Recently, I (Joanna) have been meditating on the story of Abram and Sarai in Genesis 12. In the story, Abram becomes afraid that someone will murder him because his wife, Sarai, is so beautiful. It can seem like a pretty crazy story. But it shows how we can look at our spouse’s assets and view them not as gifts, but liabilities.
In this episode, Rob and I want to look at why we can struggle to celebrate our spouse’s strengths, skills, talents, and qualities that make them special. In our own marriage, we encountered moments where the character we love about our spouse is also the thing that costs us something. For me, I took pause when Rob’s love of learning meant an investment of time and money to pursue a master’s degree. For Rob, my gift of hospitality collided with his introverted personality and took him out of his comfort zone.
We’ve known couples where one spouse had a passion for fitness but the other fought the expense of a gym membership and organic groceries. For another, the ability to put down deep roots clashed with their spouse’s love of change and adventure. In your marriage you might have different decision-making styles. A different approach to parenting. Different skills in money management or the way you cope with difficult emotions. Those different talents, passions, and abilities can test our relationships as we seek to live as one.
Do you see your spouse’s differences and talents as an asset or a liability? Join us as we discuss the ways we can view our spouse’s gifts and how to see them as an asset to the relationship.
Rob and I share:
- How we have seen each other as a liability
- Ways to shift your mindset
- How to see your spouse as an asset
- And more!
We hope you enjoy this conversation!
1) Differences make us stronger. It’s easy to see all the ways our spouse is a liability.
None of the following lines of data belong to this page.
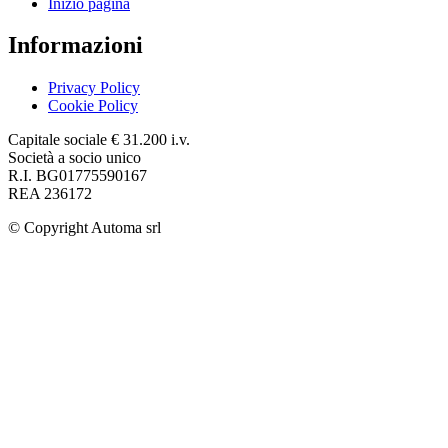
Inizio pagina
Informazioni
Privacy Policy
Cookie Policy
Capitale sociale € 31.200 i.v.
Società a socio unico
R.I. BG01775590167
REA 236172
© Copyright
Automa srl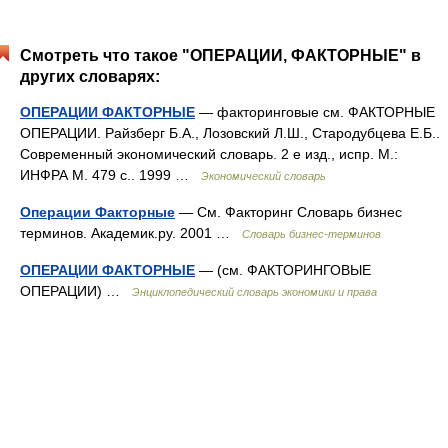
Смотреть что такое "ОПЕРАЦИИ, ФАКТОРНЫЕ" в
других словарях:
ОПЕРАЦИИ ФАКТОРНЫЕ
— факторинговые см. ФАКТОРНЫЕ
ОПЕРАЦИИ. Райзберг Б.А., Лозовский Л.Ш., Стародубцева Е.Б..
Современный экономический словарь. 2 е изд., испр. М.:
ИНФРА М. 479 с.. 1999 …
Экономический словарь
Операции Факторные
— См. Факторинг Словарь бизнес
терминов. Академик.ру. 2001 …
Словарь бизнес-терминов
ОПЕРАЦИИ ФАКТОРНЫЕ
— (см. ФАКТОРИНГОВЫЕ
ОПЕРАЦИИ) …
Энциклопедический словарь экономики и права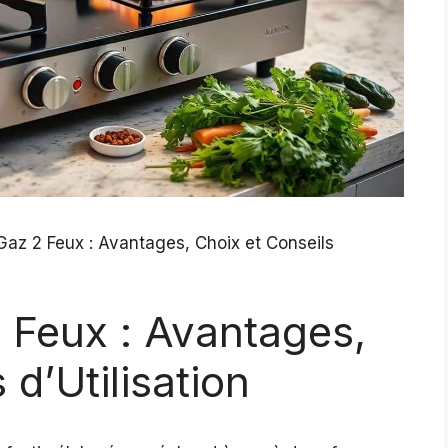
az 2 Feux : Avantages, Choix et Conseils
 Feux : Avantages,
 d’Utilisation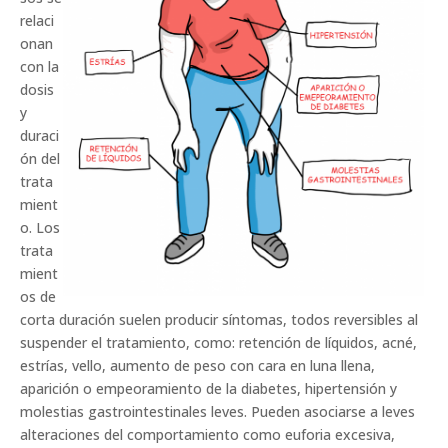
relaci
onan
con la
dosis
y
duraci
ón del
trata
mient
o. Los
trata
mient
os de
corta duración suelen producir síntomas, todos reversibles al
suspender el tratamiento, como: retención de líquidos, acné,
estrías, vello, aumento de peso con cara en luna llena,
aparición o empeoramiento de la diabetes, hipertensión y
molestias gastrointestinales leves. Pueden asociarse a leves
alteraciones del comportamiento como euforia excesiva,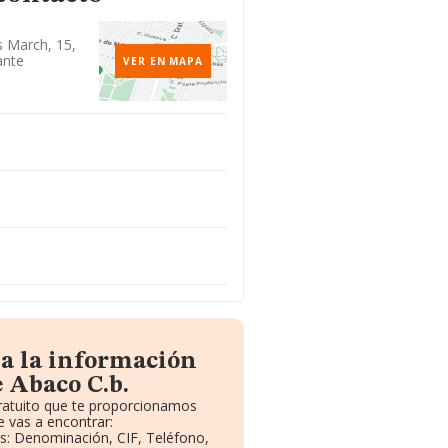
s March, 15,
ante
VER EN MAPA
da la información
 Abaco C.b.
gratuito que te proporcionamos
 vas a encontrar:
os: Denominación, CIF, Teléfono,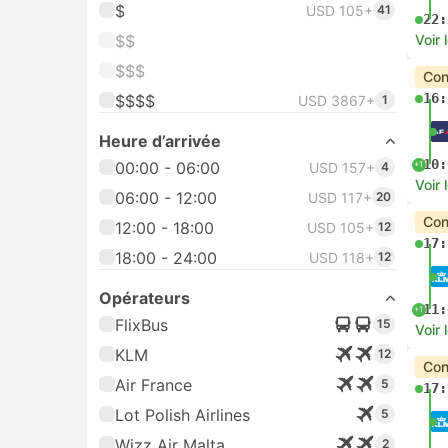
$
USD 105+
41
22:
$$
Voir 
$$$
Con
16:
$$$$
USD 3867+
1
Heure d’arrivée
10:
00:00 - 06:00
+1
USD 157+
4
Voir 
06:00 - 12:00
USD 117+
20
Con
12:00 - 18:00
USD 105+
12
17:
18:00 - 24:00
USD 118+
12
Opérateurs
11:
+1
FlixBus
15
Voir 
KLM
12
Con
Air France
5
17:
Lot Polish Airlines
5
Wizz Air Malta
2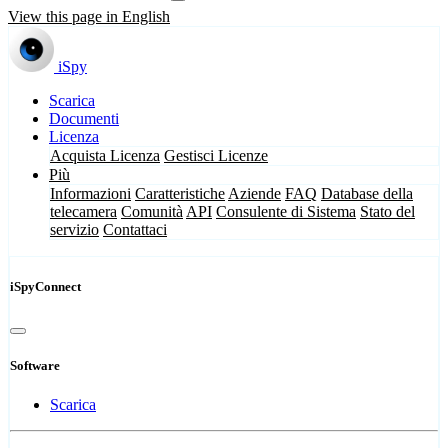
View this page in English
iSpy
Scarica
Documenti
Licenza
Acquista Licenza
Gestisci Licenze
Più
Informazioni
Caratteristiche
Aziende
FAQ
Database della
telecamera
Comunità
API
Consulente di Sistema
Stato del
servizio
Contattaci
iSpyConnect
Software
Scarica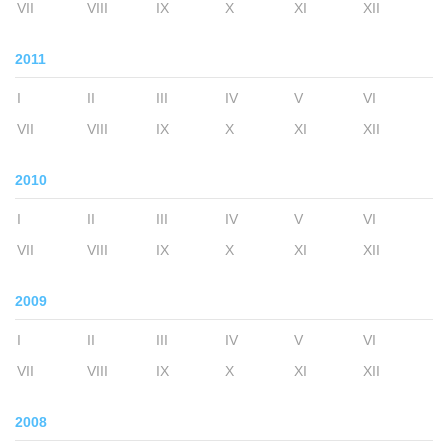
VII
VIII
IX
X
XI
XII
2011
I
II
III
IV
V
VI
VII
VIII
IX
X
XI
XII
2010
I
II
III
IV
V
VI
VII
VIII
IX
X
XI
XII
2009
I
II
III
IV
V
VI
VII
VIII
IX
X
XI
XII
2008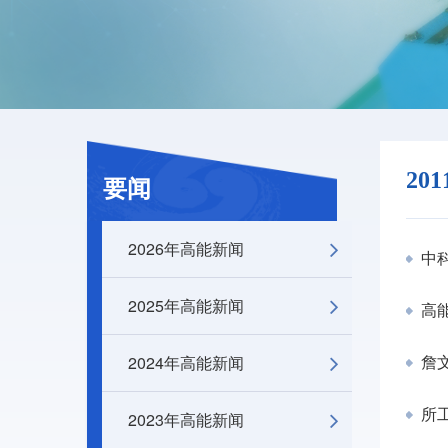
20
要闻
2026年高能新闻
中科
2025年高能新闻
高
2024年高能新闻
詹
所工
2023年高能新闻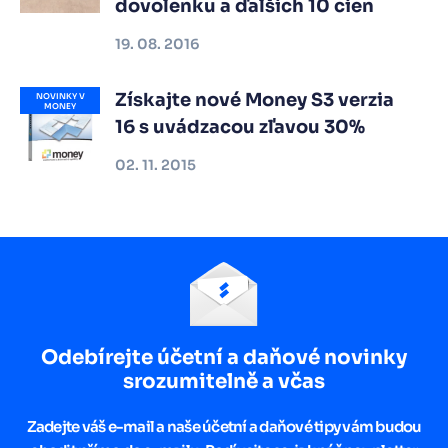
dovolenku a ďalších 10 cien
19. 08. 2016
Získajte nové Money S3 verzia
NOVINKY V
MONEY
16 s uvádzacou zľavou 30%
02. 11. 2015
Odebírejte účetní a daňové novinky
srozumitelně a včas
Zadejte váš e-mail a naše účetní a daňové tipy vám budou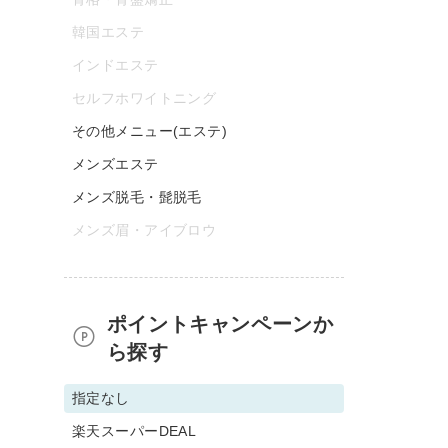
韓国エステ
インドエステ
セルフホワイトニング
その他メニュー(エステ)
メンズエステ
メンズ脱毛・髭脱毛
メンズ眉・アイブロウ
ポイントキャンペーンか
ら探す
指定なし
楽天スーパーDEAL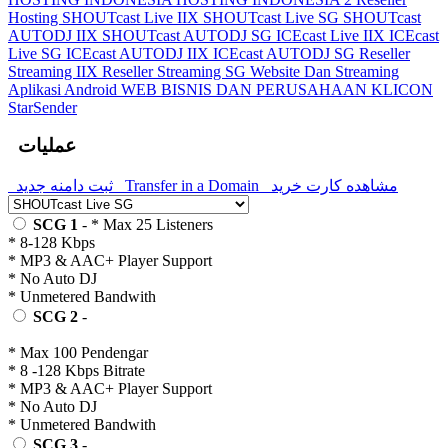
Hosting
SHOUTcast Live IIX
SHOUTcast Live SG
SHOUTcast
AUTODJ IIX
SHOUTcast AUTODJ SG
ICEcast Live IIX
ICEcast
Live SG
ICEcast AUTODJ IIX
ICEcast AUTODJ SG
Reseller
Streaming IIX
Reseller Streaming SG
Website Dan Streaming
Aplikasi Android
WEB BISNIS DAN PERUSAHAAN
KLICON
StarSender
عملیات
ثبت دامنه جدید
Transfer in a Domain
مشاهده کارت خرید
SCG 1
- * Max 25 Listeners
* 8-128 Kbps
* MP3 & AAC+ Player Support
* No Auto DJ
* Unmetered Bandwith
SCG 2
-
* Max 100 Pendengar
* 8 -128 Kbps Bitrate
* MP3 & AAC+ Player Support
* No Auto DJ
* Unmetered Bandwith
SCG 3
-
It takes work to be able to see how those differences make us stronger together. For us, Rob’s overthinking ensures that we’ve considered every possible outcome and Joanna’s decisiveness drives us to make a decision instead of staying stuck. As our friend, Jill Savage, likes to say our differences aren’t wrong they are just different!
2) Begin by noticing the ways you can celebrate your spouse’s gifts. If you find yourself thinking of your spouse’s gifts more as a liability, the first step is to pause and practice praising God for your spouse. Consider keeping a list and add one thing to it each week, then look for opportunities to compliment them on those things throughout the day. The more you start to notice the ways their unique gifts are beneficial the more your mindset will begin to shift.
3) We grow together. Marriage is a lot of work, but the beauty of it is that we get to grow alongside one another. That means that we get to see the good and the bad, the hard, the joy-filled, and more. We get to grow together and celebrate what makes each other unique and how that helps each other.